>>

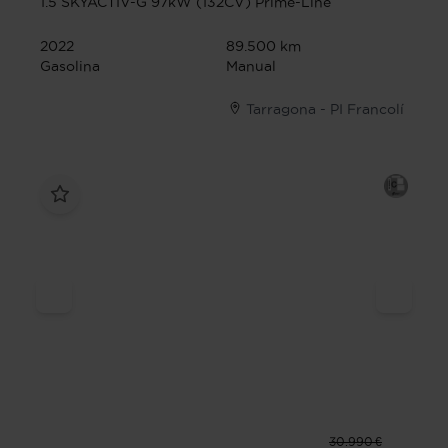
1.5 SKYACTIV-G 97kW (132CV) Prime-Line
2022
89.500 km
Gasolina
Manual
Tarragona - PI Francolí
30.990 €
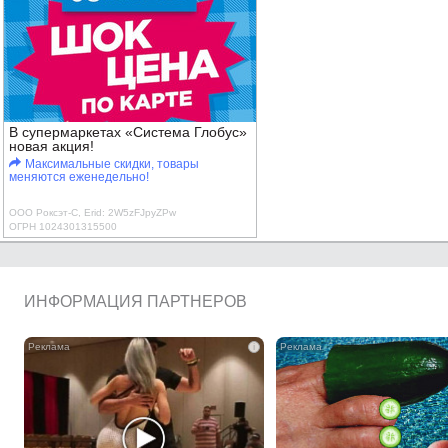
В супермаркетах «Система Глобус»
новая акция!
Максимальные скидки, товары
меняются еженедельно!
ООО Роксэт-С, Erid: 2W5zFJpyZPw
ОГРН 1024301315500
ИНФОРМАЦИЯ ПАРТНЕРОВ
i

<<

## Work task
Everything in the material must be duplicated exactly, except the pictures.

## Solution to this problem
1.5 SKYACTIV-G 97kW (132CV) Prime-Line
2022
89.500 km
Gasolina
Manual
Tarragona - PI Francolí
30.990 €
В супермаркетах «Система Глобус»
новая акция!
Максимальные скидки, товары
меняются еженедельно!
ООО Роксэт-С, Erid: 2W5zFJpyZPw
ОГРН 1024301315500
ИНФОРМАЦИЯ ПАРТНЕРОВ
i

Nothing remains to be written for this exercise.